Task goal: Exactly how many lines in the data below contain the string "leaving"? Give that number and nothing else.

Records shown:
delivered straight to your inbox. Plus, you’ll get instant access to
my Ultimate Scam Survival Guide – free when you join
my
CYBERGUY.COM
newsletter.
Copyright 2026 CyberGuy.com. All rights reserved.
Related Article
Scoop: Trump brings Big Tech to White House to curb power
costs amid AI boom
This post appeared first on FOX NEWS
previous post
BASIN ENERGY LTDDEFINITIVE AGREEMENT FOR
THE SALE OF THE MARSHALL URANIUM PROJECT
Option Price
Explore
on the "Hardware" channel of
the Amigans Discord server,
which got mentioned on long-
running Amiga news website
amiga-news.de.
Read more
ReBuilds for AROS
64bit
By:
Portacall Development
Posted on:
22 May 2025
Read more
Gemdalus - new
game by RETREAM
==
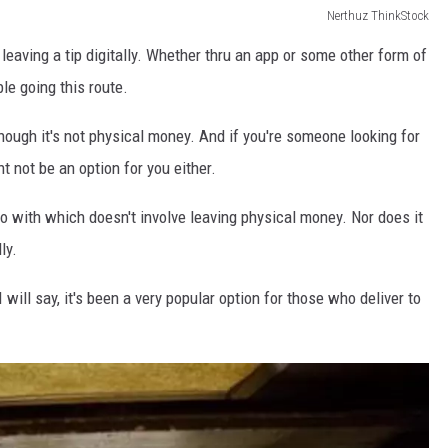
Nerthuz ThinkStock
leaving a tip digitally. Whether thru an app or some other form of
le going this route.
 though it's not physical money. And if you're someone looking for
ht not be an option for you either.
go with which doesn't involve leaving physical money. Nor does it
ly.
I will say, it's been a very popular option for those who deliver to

Response to the exercise: 2